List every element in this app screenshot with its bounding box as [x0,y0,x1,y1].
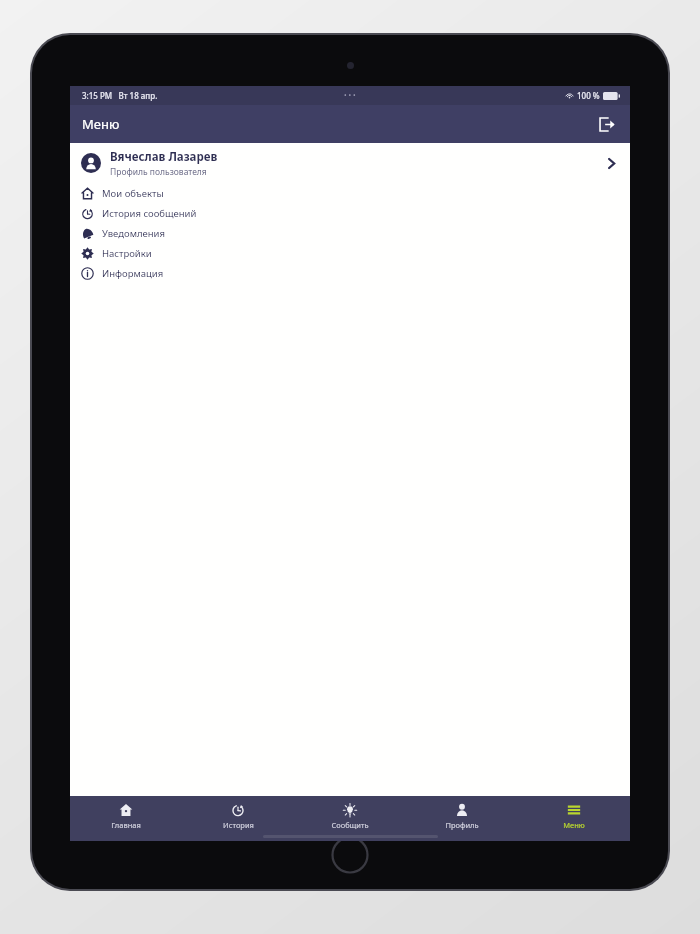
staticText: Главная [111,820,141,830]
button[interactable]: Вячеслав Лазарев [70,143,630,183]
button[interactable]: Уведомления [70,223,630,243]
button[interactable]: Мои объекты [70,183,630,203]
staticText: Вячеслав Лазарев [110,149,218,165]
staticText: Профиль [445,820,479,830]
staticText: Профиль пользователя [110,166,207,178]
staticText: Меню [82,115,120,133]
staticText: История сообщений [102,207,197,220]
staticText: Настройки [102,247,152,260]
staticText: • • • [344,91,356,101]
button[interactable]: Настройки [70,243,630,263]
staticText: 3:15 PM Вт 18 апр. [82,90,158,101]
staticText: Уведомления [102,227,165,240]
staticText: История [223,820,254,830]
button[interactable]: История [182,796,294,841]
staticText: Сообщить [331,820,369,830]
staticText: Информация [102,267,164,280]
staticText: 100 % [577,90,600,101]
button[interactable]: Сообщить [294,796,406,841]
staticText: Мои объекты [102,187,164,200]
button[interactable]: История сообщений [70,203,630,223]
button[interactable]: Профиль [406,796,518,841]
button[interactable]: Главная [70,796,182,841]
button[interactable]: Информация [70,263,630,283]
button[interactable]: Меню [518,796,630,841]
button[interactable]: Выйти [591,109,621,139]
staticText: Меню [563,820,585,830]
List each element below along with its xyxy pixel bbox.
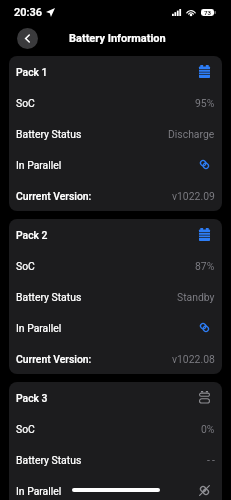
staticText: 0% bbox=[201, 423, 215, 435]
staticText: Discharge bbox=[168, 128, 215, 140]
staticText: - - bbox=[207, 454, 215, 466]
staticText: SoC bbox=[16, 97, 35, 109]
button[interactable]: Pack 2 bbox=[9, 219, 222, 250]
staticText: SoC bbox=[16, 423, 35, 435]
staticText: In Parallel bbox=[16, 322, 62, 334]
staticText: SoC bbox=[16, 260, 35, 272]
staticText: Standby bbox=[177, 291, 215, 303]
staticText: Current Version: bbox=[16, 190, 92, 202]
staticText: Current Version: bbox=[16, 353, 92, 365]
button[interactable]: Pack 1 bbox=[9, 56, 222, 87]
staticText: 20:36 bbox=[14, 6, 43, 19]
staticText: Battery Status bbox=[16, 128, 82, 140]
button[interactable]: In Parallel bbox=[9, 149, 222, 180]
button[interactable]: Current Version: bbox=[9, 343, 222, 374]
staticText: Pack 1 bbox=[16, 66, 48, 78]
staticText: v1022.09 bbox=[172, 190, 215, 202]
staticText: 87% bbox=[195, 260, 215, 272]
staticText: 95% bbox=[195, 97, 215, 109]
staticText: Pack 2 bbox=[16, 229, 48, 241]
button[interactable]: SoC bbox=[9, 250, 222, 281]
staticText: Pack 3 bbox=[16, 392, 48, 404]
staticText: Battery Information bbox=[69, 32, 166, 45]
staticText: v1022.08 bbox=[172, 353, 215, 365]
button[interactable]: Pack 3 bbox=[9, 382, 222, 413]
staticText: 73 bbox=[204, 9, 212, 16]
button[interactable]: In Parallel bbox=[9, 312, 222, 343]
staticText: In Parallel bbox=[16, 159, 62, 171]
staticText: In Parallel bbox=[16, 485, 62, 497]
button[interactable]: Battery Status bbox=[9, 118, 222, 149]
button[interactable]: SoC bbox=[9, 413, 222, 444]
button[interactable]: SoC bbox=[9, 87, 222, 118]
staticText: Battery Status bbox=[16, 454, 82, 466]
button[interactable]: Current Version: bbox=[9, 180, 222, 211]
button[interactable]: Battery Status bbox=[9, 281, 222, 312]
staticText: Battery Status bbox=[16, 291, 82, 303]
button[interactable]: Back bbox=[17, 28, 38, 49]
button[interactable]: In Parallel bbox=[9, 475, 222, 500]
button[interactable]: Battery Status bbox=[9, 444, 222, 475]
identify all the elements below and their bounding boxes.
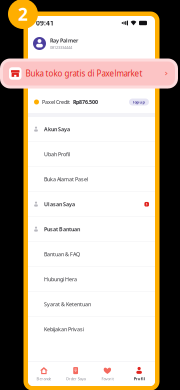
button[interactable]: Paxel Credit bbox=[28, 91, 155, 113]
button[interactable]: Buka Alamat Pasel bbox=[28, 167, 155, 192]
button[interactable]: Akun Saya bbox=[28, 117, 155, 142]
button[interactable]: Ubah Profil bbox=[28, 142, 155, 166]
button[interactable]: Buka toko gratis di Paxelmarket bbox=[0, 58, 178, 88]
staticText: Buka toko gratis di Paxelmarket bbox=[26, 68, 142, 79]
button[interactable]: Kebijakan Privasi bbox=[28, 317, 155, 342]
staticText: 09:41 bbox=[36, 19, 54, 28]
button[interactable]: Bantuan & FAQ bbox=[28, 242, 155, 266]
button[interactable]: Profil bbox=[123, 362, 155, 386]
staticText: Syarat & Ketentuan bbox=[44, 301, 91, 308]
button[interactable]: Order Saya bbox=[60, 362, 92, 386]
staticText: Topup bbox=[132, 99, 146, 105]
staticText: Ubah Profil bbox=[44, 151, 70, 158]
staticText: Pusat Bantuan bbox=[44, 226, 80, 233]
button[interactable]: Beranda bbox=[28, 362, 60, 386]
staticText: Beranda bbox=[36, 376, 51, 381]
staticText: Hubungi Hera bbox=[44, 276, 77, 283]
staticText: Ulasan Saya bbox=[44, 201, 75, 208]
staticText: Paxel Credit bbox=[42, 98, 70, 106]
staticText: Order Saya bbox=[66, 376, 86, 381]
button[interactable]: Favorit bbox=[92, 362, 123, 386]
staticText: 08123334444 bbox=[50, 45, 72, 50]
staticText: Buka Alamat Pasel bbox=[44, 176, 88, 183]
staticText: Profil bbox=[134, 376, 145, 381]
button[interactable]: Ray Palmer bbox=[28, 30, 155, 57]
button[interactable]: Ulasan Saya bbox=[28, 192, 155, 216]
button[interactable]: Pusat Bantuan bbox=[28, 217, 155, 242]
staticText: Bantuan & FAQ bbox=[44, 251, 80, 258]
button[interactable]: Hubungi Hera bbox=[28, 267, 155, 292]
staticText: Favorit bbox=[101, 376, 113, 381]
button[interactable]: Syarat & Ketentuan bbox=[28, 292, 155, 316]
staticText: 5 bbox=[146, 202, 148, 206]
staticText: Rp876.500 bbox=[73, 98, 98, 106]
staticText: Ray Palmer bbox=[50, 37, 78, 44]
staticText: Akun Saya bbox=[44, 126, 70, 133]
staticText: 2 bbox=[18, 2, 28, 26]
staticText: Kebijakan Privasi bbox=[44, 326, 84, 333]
^^^^^^^^^^^^^^^^
Work request:
Gather all lines with the string "Pack" from the data.

Exercise answer:
button[interactable]: Pack 2 bbox=[9, 219, 222, 250]
button[interactable]: Pack 1 bbox=[9, 56, 222, 87]
staticText: Pack 1 bbox=[16, 66, 48, 78]
staticText: Pack 2 bbox=[16, 229, 48, 241]
staticText: Pack 3 bbox=[16, 392, 48, 404]
button[interactable]: Pack 3 bbox=[9, 382, 222, 413]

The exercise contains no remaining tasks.